Thomas Kennedy, Raytheon’s [RTN] chairman and CEO, said July 25 on his company’s earnings call that it believes the counter-hypersonic “market is actually larger than the hypersonic market for multiple reasons. One is that not does it include hypersonic weapons to counter the hypersonic weapons, but it also includes the entire kill chain of communications and sensors.”

Raytheon is developing both hypersonic and counter-hypersonic systems, “and also the entire integrated counter-hypersonic kill chain, including the sensors,” Kennedy said.

Some of the work on both types of systems is classified, he said.

Unclassified work that Raytheon is involved in includes the Hypersonic Air-breathing Weapon Concept (HAWC) for DARPA and the Air Force. At the Paris Air Show in June, Raytheon and Northrop Grumman [NOC] announced they are teaming on the development, production and integration of Northrop Grumman’s scramjet engine to power the HAWC and future air-breathing hypersonic missiles.

Raytheon is also working on the DARPA/Air Force Tactical Boost Glide, the Conventional Prompt Strike Weapon, and the Army’s long-range hypersonic weapons programs, Kennedy said.

“So, it is becoming a big part of our portfolio moving forward,” he said of hypersonic work.

Raytheon expects to generate about $300 million in sales this year from its hypersonic work in the Missile Systems segment, Anthony “Toby” O’Brien, Raytheon’s chief financial officer, said on the call. He added that Raytheon’s hypersonic work cuts across the entire company.
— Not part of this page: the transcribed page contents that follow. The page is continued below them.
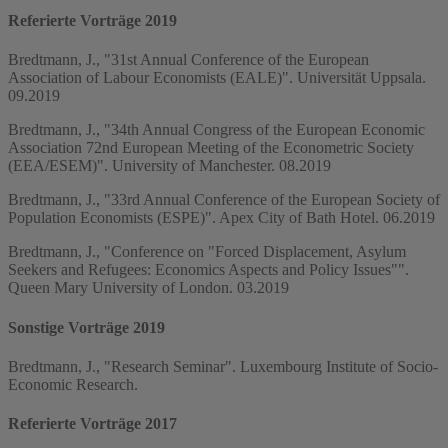
Referierte Vorträge 2019
Bredtmann, J., "31st Annual Conference of the European
Association of Labour Economists (EALE)". Universität Uppsala.
09.2019
Bredtmann, J., "34th Annual Congress of the European Economic
Association 72nd European Meeting of the Econometric Society
(EEA/ESEM)". University of Manchester. 08.2019
Bredtmann, J., "33rd Annual Conference of the European Society of
Population Economists (ESPE)". Apex City of Bath Hotel. 06.2019
Bredtmann, J., "Conference on "Forced Displacement, Asylum
Seekers and Refugees: Economics Aspects and Policy Issues"".
Queen Mary University of London. 03.2019
Sonstige Vorträge 2019
Bredtmann, J., "Research Seminar". Luxembourg Institute of Socio-
Economic Research.
Referierte Vorträge 2017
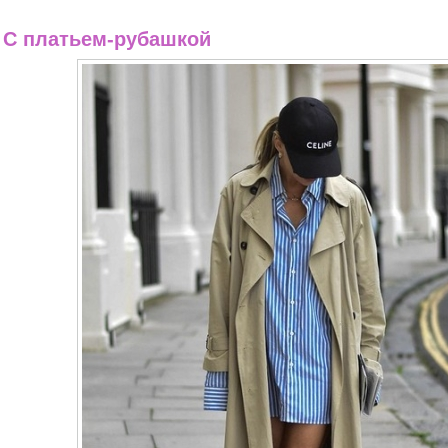
 С платьем-рубашкой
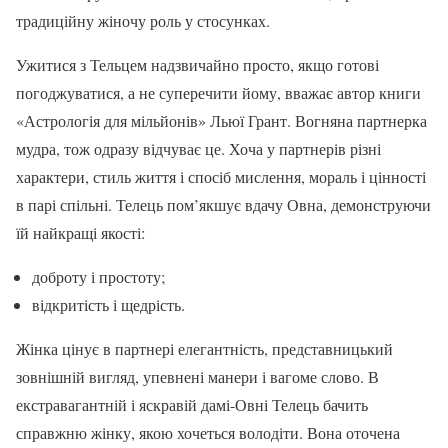
традиційну жіночу роль у стосунках.
Ужитися з Тельцем надзвичайно просто, якщо готові
погоджуватися, а не суперечити йому, вважає автор книги
«Астрологія для мільйонів» Льюї Грант. Вогняна партнерка
мудра, тож одразу відчуває це. Хоча у партнерів різні
характери, стиль життя і спосіб мислення, мораль і цінності
в парі спільні. Телець пом’якшує вдачу Овна, демонструючи
їй найкращі якості:
доброту і простоту;
відкритість і щедрість.
Жінка цінує в партнері елегантність, представницький
зовнішній вигляд, упевнені манери і вагоме слово. В
екстравагантній і яскравій дамі-Овні Телець бачить
справжню жінку, якою хочеться володіти. Вона оточена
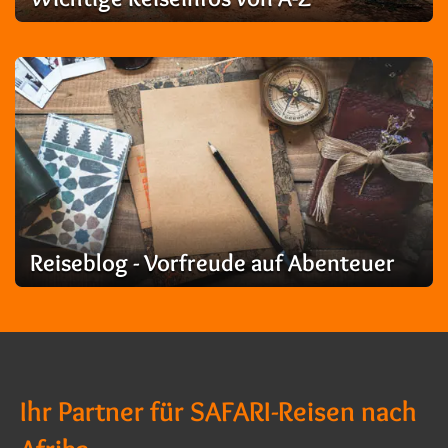
Reiseblog - Vorfreude auf Abenteuer
Ihr Partner für SAFARI-Reisen nach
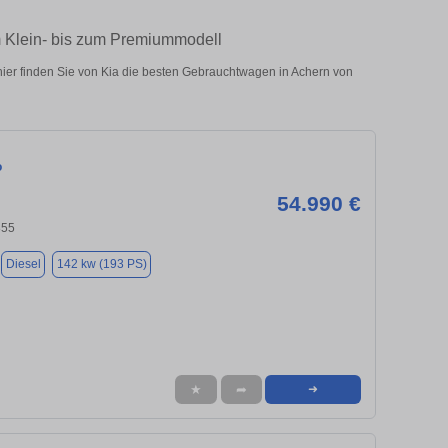
m Klein- bis zum Premiummodell
ier finden Sie von Kia die besten Gebrauchtwagen in Achern von
o
54.990 €
855
Diesel
142 kw (193 PS)
★
➦
➜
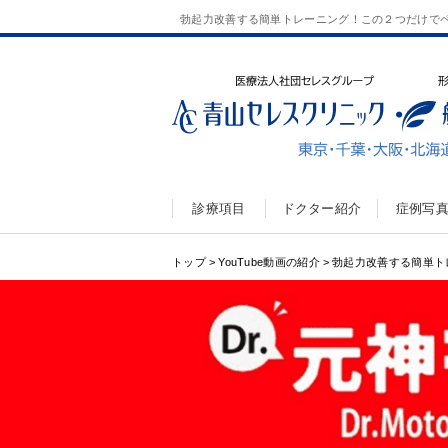
勃起力改善する簡単トレーニング！この２つだけで
診療項目
ドクター紹介
症例写
トップ
>
YouTube動画の紹介
>
勃起力改善する簡単ト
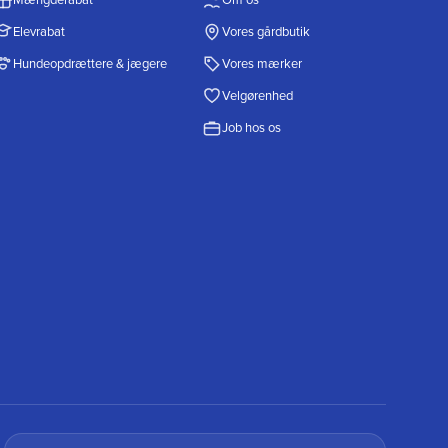
Elevrabat
Vores gårdbutik
Hundeopdrættere & jægere
Vores mærker
Velgørenhed
Job hos os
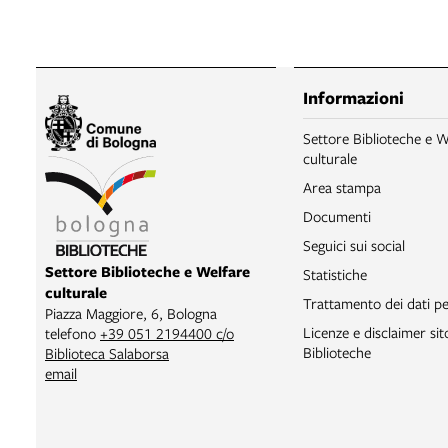
Informazioni
Settore Biblioteche e W
culturale
Area stampa
Documenti
Seguici sui social
Settore Biblioteche e Welfare
Statistiche
culturale
Trattamento dei dati pe
Piazza Maggiore, 6, Bologna
Licenze e disclaimer si
telefono
+39 051 2194400 c/o
Biblioteche
Biblioteca Salaborsa
email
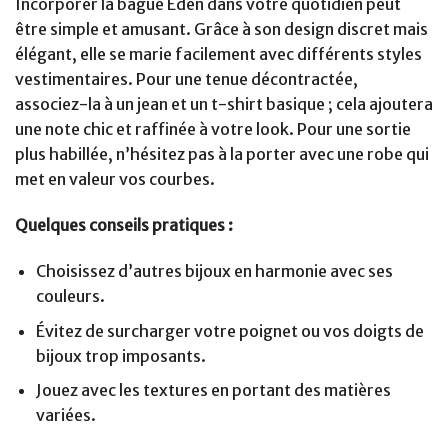
Incorporer la bague Eden dans votre quotidien peut
être simple et amusant. Grâce à son design discret mais
élégant, elle se marie facilement avec différents styles
vestimentaires. Pour une tenue décontractée,
associez-la à un jean et un t-shirt basique ; cela ajoutera
une note chic et raffinée à votre look. Pour une sortie
plus habillée, n’hésitez pas à la porter avec une robe qui
met en valeur vos courbes.
Quelques conseils pratiques :
Choisissez d’autres bijoux en harmonie avec ses
couleurs.
Évitez de surcharger votre poignet ou vos doigts de
bijoux trop imposants.
Jouez avec les textures en portant des matières
variées.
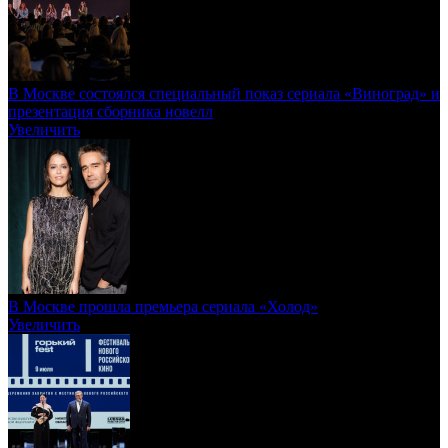
В Москве состоялся специальный показ сериала «Виноград» и
презентация сборника новелл
Увеличить
В Москве прошла премьера сериала «Холод»
Увеличить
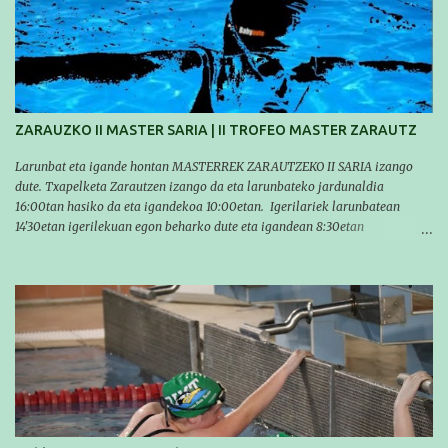
temporada, pero seguiremos trabajando con quienes están en la recta final,
trabajando para que cada uno consiga sus objetivos personales. BRNPWR!
ZARAUZKO II MASTER SARIA | II TROFEO MASTER ZARAUTZ
Larunbat eta igande hontan MASTERREK ZARAUTZEKO II SARIA izango
dute. Txapelketa Zarautzen izango da eta larunbateko jardunaldia
16:00tan hasiko da eta igandekoa 10:00etan. Igerilariek larunbatean
14'30etan igerilekuan egon beharko dute eta igandean 8:30etan
(Aritzbatalde kiroldegia). SERIEAK
#################################### Este sábado y
domingo los MASTERS tendrán el II TROFEO MASTER DE ZARAUTZ. La
competición se celebrará en Zarautz a las 16:00 la jornada del sabado y a
las 10:00 la del domingo. Los/las nadadores/as tendrán que estar en la
piscina a las 14:30 el sabado y a las 8:30 el domingo (polideportivo
Aritzbatalde). SERIES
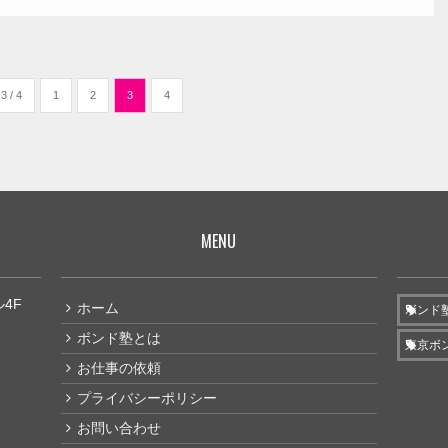
3 / 4
1
2
3
4
MENU
ル4F
ホーム
ボンド
ボンド塾とは
東京ボ
お仕事の依頼
プライバシーポリシー
お問い合わせ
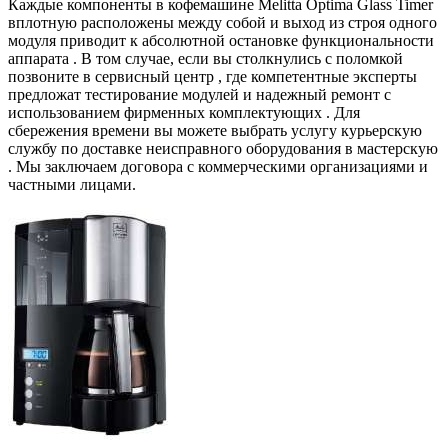
Каждые компоненты в кофемашине Melitta Optima Glass Timer
вплотную расположены между собой и выход из строя одного
модуля приводит к абсолютной остановке функциональности
аппарата . В том случае, если вы столкнулись с поломкой
позвоните в сервисный центр , где компетентные эксперты
предложат тестирование модулей и надежный ремонт с
использованием фирменных комплектующих . Для
сбережения времени вы можете выбрать услугу курьерскую
службу по доставке неисправного оборудования в мастерскую
. Мы заключаем договора с коммерческими организациями и
частными лицами.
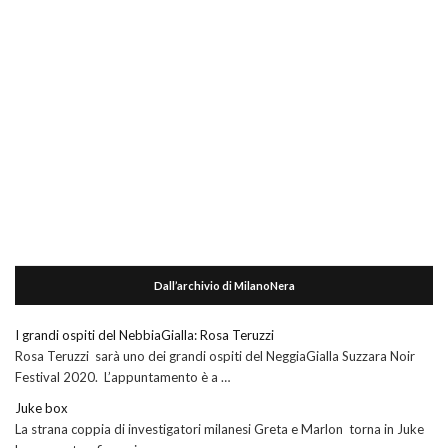
Dall’archivio di MilanoNera
I grandi ospiti del NebbiaGialla: Rosa Teruzzi
Rosa Teruzzi sarà uno dei grandi ospiti del NeggiaGialla Suzzara Noir
Festival 2020. L’appuntamento è a …
Juke box
La strana coppia di investigatori milanesi Greta e Marlon torna in Juke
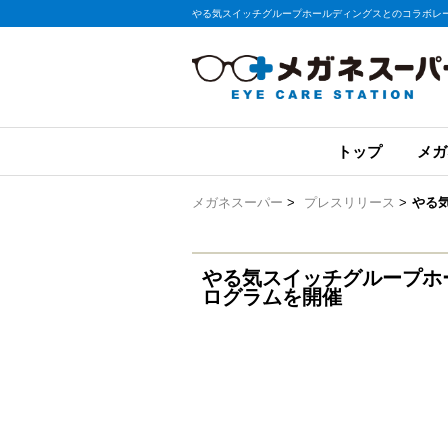
やる気スイッチグループホールディングスとのコラボレー
トップ
メガ
メガネスーパー
>
プレスリリース
>
やる
やる気スイッチグループホ
ログラムを開催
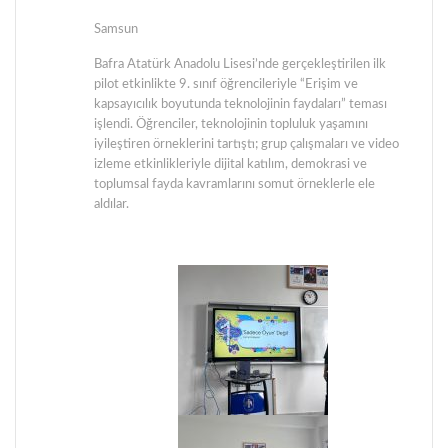
Samsun
Bafra Atatürk Anadolu Lisesi’nde gerçekleştirilen ilk
pilot etkinlikte 9. sınıf öğrencileriyle “Erişim ve
kapsayıcılık boyutunda teknolojinin faydaları” teması
işlendi. Öğrenciler, teknolojinin topluluk yaşamını
iyileştiren örneklerini tartıştı; grup çalışmaları ve video
izleme etkinlikleriyle dijital katılım, demokrasi ve
toplumsal fayda kavramlarını somut örneklerle ele
aldılar.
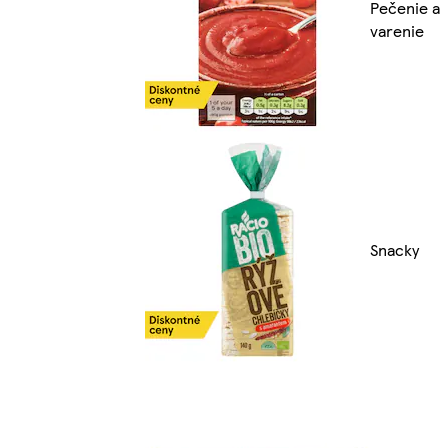
Pečenie a
varenie
Snacky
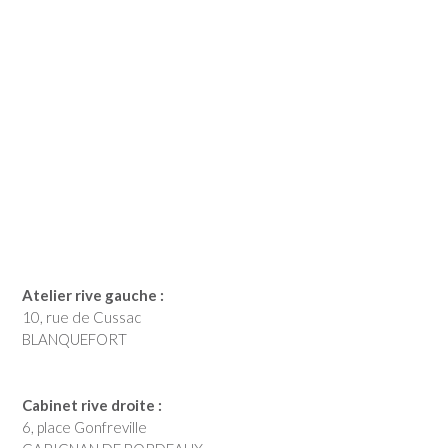
Atelier rive gauche :
10, rue de Cussac
BLANQUEFORT
Cabinet rive droite :
6, place Gonfreville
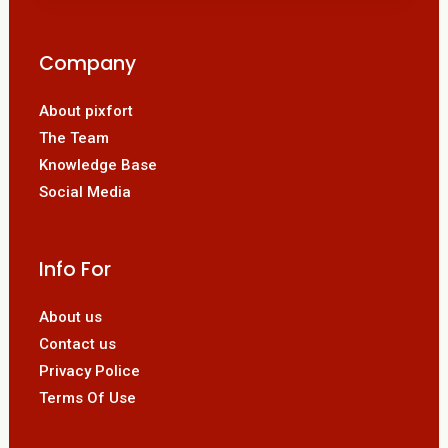
Company
About pixfort
The Team
Knowledge Base
Social Media
Info For
About us
Contact us
Privacy Police
Terms Of Use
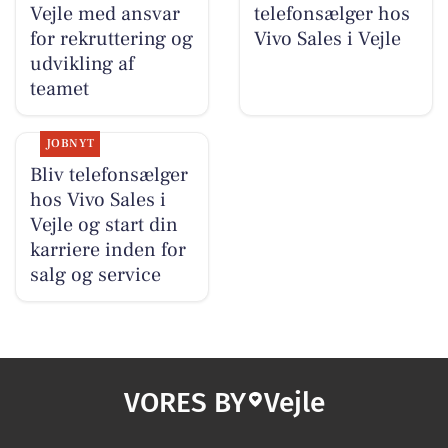
Vejle med ansvar
telefonsælger hos
for rekruttering og
Vivo Sales i Vejle
udvikling af
teamet
JOBNYT
Bliv telefonsælger
hos Vivo Sales i
Vejle og start din
karriere inden for
salg og service
VORES BY
Vejle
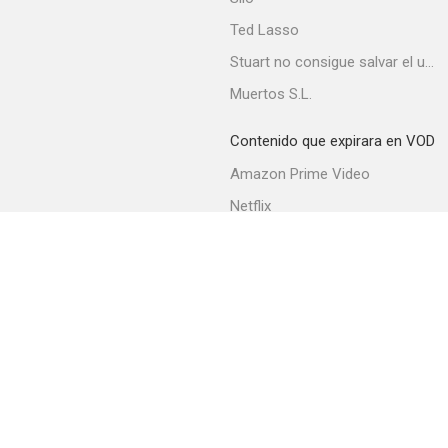
Ted Lasso
Stuart no consigue salvar el universo
Muertos S.L.
Contenido que expirara en VOD
Amazon Prime Video
Netflix
Filmin
Movistar+
Movistar+ Fibra
Acerca de PlayMax
Apps
API
Términos y Condiciones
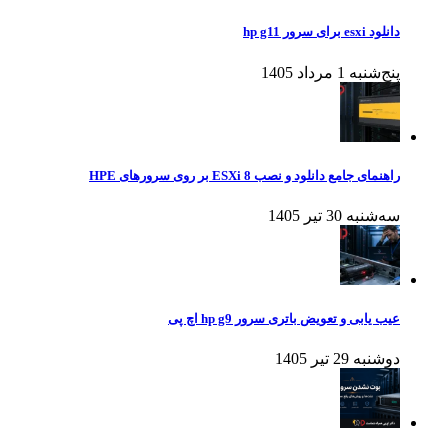
دانلود esxi برای سرور hp g11
پنج‌شنبه 1 مرداد 1405
راهنمای جامع دانلود و نصب ESXi 8 بر روی سرورهای HPE
سه‌شنبه 30 تیر 1405
عیب یابی و تعویض باتری سرور hp g9 اچ پی
دوشنبه 29 تیر 1405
O’Brien did not disclose how much hypersonic work the missile business has in backlog but said it grew in the second quarter versus the first quarter “and would expect that to continue, certainly for the next 12 to 18 months.”

The reason that hypersonic work is part of all four of Raytheon’s core segments is because counter-hypersonic “requires a solution for the entire fire control chain to be able to detect the threat and then make your decision on what you’re going to do with that threat, and then track that threat all the way through its flight patch and then interdict somehow to destroy that threat,” Kennedy said.

Raytheon’s pending acquisition by United Technologies Corp. [UTX] will also help in the development of hypersonic capabilities, Kennedy said. He pointed to UTC’s technology prowess in high-temperature materials for inlets and engine and “high-end sensors” that they have.

On Northrop Grumman’s July 24 earnings call, Kathy Warden, the company’s president and CEO, highlighted her company’s hypersonic work as a prime and subcontractor. In addition to supporting Raytheon on HAWC, the company supports Lockheed Martin on the Conventional Prompt Strike Weapon.

Northrop Grumman is “establishing ourselves as the prime” in the counter-hypersonic market, Warden said, pointing to capabilities it has in missile defense that it believes will be relevant.

“So that is an area we are aggressively pursuing,” she said.

Warden also said that the hypersonic market is “growing” and there is room enough for “three parties to adequately play,” referring to her company, Lockheed Martin and Raytheon.